Directions:
Please output all the entries word for word, without the pictures.

Entries provided:
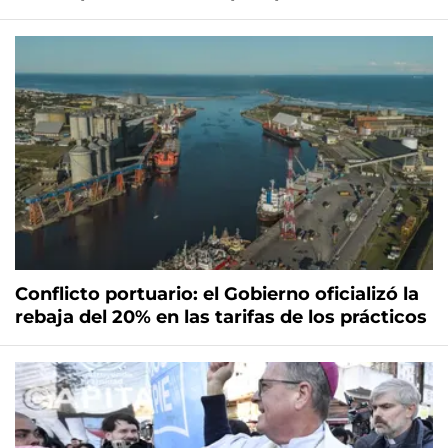
Conflicto portuario: el Gobierno oficializó la
rebaja del 20% en las tarifas de los prácticos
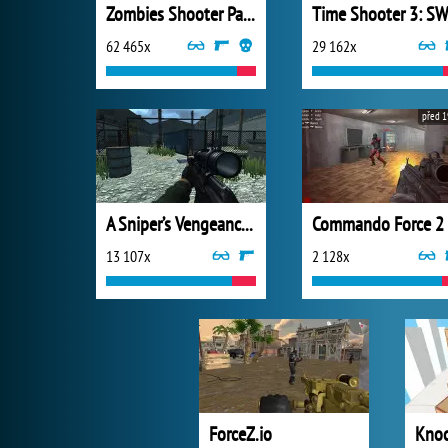
Zombies Shooter Part 1
62 465x
29 162x
před 1
A Sniper’s Vengeance : The Story of Linh
Commando Force 2
13 107x
2 128x
ForceZ.io
Knoc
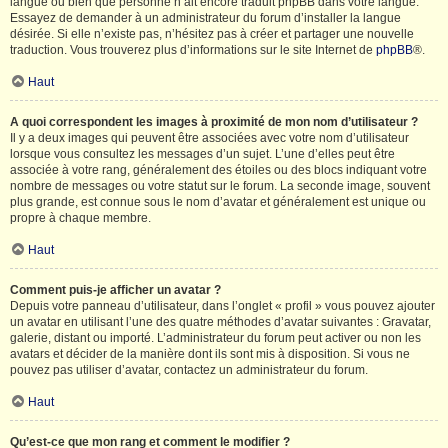
langue ou bien que personne n’ait encore traduit phpBB dans votre langue.
Essayez de demander à un administrateur du forum d’installer la langue
désirée. Si elle n’existe pas, n’hésitez pas à créer et partager une nouvelle
traduction. Vous trouverez plus d’informations sur le site Internet de
phpBB
®.
Haut
A quoi correspondent les images à proximité de mon nom d’utilisateur ?
Il y a deux images qui peuvent être associées avec votre nom d’utilisateur
lorsque vous consultez les messages d’un sujet. L’une d’elles peut être
associée à votre rang, généralement des étoiles ou des blocs indiquant votre
nombre de messages ou votre statut sur le forum. La seconde image, souvent
plus grande, est connue sous le nom d’avatar et généralement est unique ou
propre à chaque membre.
Haut
Comment puis-je afficher un avatar ?
Depuis votre panneau d’utilisateur, dans l’onglet « profil » vous pouvez ajouter
un avatar en utilisant l’une des quatre méthodes d’avatar suivantes : Gravatar,
galerie, distant ou importé. L’administrateur du forum peut activer ou non les
avatars et décider de la manière dont ils sont mis à disposition. Si vous ne
pouvez pas utiliser d’avatar, contactez un administrateur du forum.
Haut
Qu’est-ce que mon rang et comment le modifier ?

Reply:
Conflicto portuario: el Gobierno oficializó la
rebaja del 20% en las tarifas de los prácticos
Zombies Shooter Part 1
62 465x
29 162x
před 1
A Sniper’s Vengeance : The Story of Linh
Commando Force 2
13 107x
2 128x
ForceZ.io
Knoc
langue ou bien que personne n’ait encore traduit phpBB dans votre langue.
Essayez de demander à un administrateur du forum d’installer la langue
désirée. Si elle n’existe pas, n’hésitez pas à créer et partager une nouvelle
traduction. Vous trouverez plus d’informations sur le site Internet de
phpBB
®.
Haut
A quoi correspondent les images à proximité de mon nom d’utilisateur ?
Il y a deux images qui peuvent être associées avec votre nom d’utilisateur
lorsque vous consultez les messages d’un sujet. L’une d’elles peut être
associée à votre rang, généralement des étoiles ou des blocs indiquant votre
nombre de messages ou votre statut sur le forum. La seconde image, souvent
plus grande, est connue sous le nom d’avatar et généralement est unique ou
propre à chaque membre.
Haut
Comment puis-je afficher un avatar ?
Depuis votre panneau d’utilisateur, dans l’onglet « profil » vous pouvez ajouter
un avatar en utilisant l’une des quatre méthodes d’avatar suivantes : Gravatar,
galerie, distant ou importé. L’administrateur du forum peut activer ou non les
avatars et décider de la manière dont ils sont mis à disposition. Si vous ne
pouvez pas utiliser d’avatar, contactez un administrateur du forum.
Haut
Qu’est-ce que mon rang et comment le modifier ?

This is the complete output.